Veraxa Biotech AG and Poland-based Ardigen S.A. officially announced a highly sophisticated AI drug discovery collaboration intended to support vital target pair selection across Veraxa’s proprietary BiTAC pipeline of bispecific T cell engagers and antibody-drug conjugates (ADCs). The powerful partnership officially tasks Ardigen with developing highly specialized AI-enabled computational tools and models to precisely identify synergistic dual cancer target combinations perfectly suited to Veraxa’s Boolean AND-gate therapeutic architecture. Specific financial terms of the deal were not publicly disclosed.
The innovative BiTAC platform brilliantly splits a T cell engager or an ADC into two complementary precursor molecules, each individually inactive, that manage to reconstitute a fully functional cytotoxic agent only upon successful co-internalization into cells co-expressing two completely distinct tumor-associated antigens. This advanced conditional activation mechanism is explicitly intended to rigidly restrict on-target activity to cancer cells while simultaneously sparing normal healthy tissue expressing only one of the two targets — a massive selectivity problem that has severely limited conventional single-antigen TCEs and ADCs in general development.
The central computational challenge that Ardigen is eagerly engaged to address is the complex combinatorial identification and rapid prioritization of dual antigen pairs that are consistently co-expressed at sufficient density exclusively on tumor cells, fully absent or incredibly low on healthy tissue, and completely biologically compatible with the AND-gate format. Ardigen proudly reports profound experience across more than 700 global drug discovery projects and aggressively applies multimodal biomedical data integration to consistently generate highly interpretable, easily scalable discovery outputs.

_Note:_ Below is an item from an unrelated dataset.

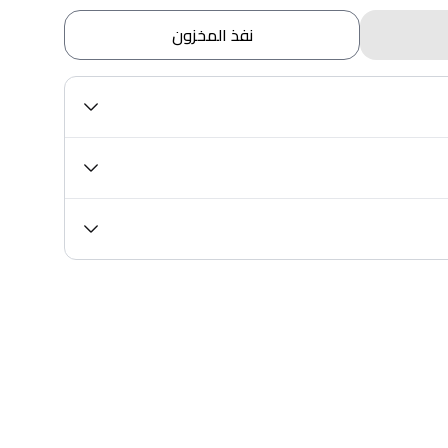
نفذ المخزون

Unlike conventional antibody programs that strictly require the identification of merely a single disease-associated antigen, Boolean AND-gate therapies strictly require two exact targets that are consistently co-expressed on tumor cells but remain largely absent together on normal tissues. As the total number of potential antigen combinations continuously increases exponentially, advanced computational prioritization has become an increasingly important component of early medical discovery.

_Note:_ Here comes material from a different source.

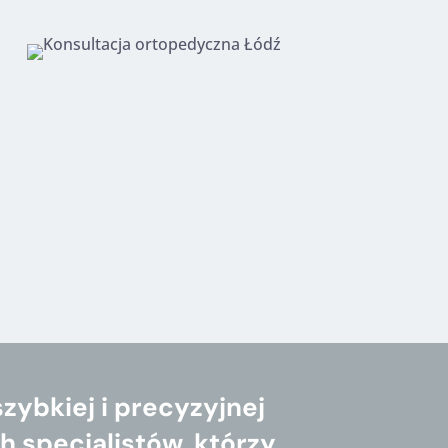
ybkiej i precyzyjnej
 specjalistów, którzy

The collaboration directly follows a rapid sequence of operational announcements from Veraxa since its highly successful Nasdaq debut in June 2026 via a SPAC combination with Voyager Acquisition Corp. Earlier in July, Veraxa proudly announced it had engaged California-based ATUM to rapidly initiate cell line development for its primary lead BiTAC-TCE program entirely using ATUM’s Leap-In Transposase technology, a massive step the company described as advancing the candidate heavily toward IND/CTA-enabling activities.

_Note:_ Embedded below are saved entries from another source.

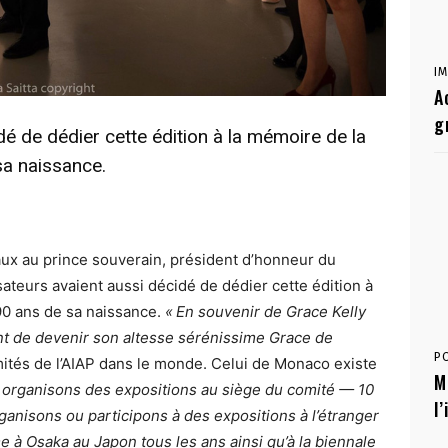
I
A
g
é de dédier cette édition à la mémoire de la
sa naissance.
vaux au prince souverain, président d’honneur du
isateurs avaient aussi décidé de dédier cette édition à
90 ans de sa naissance.
« En souvenir de Grace Kelly
ant de devenir son altesse sérénissime Grace de
P
mités de l’AIAP dans le monde. Celui de Monaco existe
M
s organisons des expositions au siège du comité — 10
l
anisons ou participons à des expositions à l’étranger
 à Osaka au Japon tous les ans ainsi qu’à la biennale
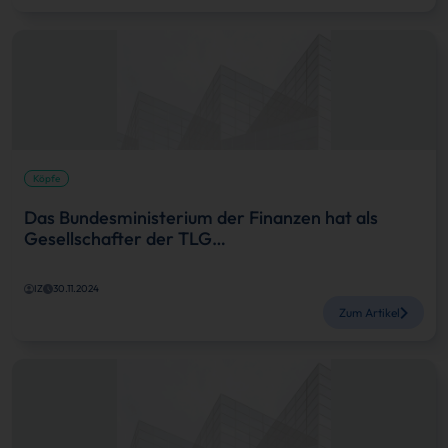
Köpfe
Das Bundesministerium der Finanzen hat als
Gesellschafter der TLG…
IZ
30.11.2024
Zum Artikel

In a completely separate business update, Veraxa openly disclosed that its flagship BiTAC-TCE candidate, VXA-102, is actively targeted to be fully IND/CTA-ready by early 2028, and that the company’s impressive four BiTAC-based programs are all sharply focused exclusively on solid tumor indications. Veraxa has also recently reported fantastic in vitro proof-of-concept data for its BiTAC-ADC platform and has clearly indicated that its FLT3-targeting monoclonal antibody VXA-901 and a sophisticated HER2-targeting ADC program are currently available for lucrative external partnering.
The Ardigen collaboration is structurally quite distinct from these manufacturing and later development-stage activities, operating strictly at the much earlier target discovery layer of the pipeline. France-based Biomunex Pharmaceuticals has similarly pursued a structurally comparable approach, proudly announcing dual AI collaborations with Gordion Bioscience and Tangramed Biotech to safely identify novel bispecific target combinations directly for its BiXAb platform — explicitly indicating that AI-assisted dual-target selection has quickly become a highly recognized front-end strategy for bispecific antibody developers seeking to expand combinatorial target space vastly beyond conventional genomics-based approaches.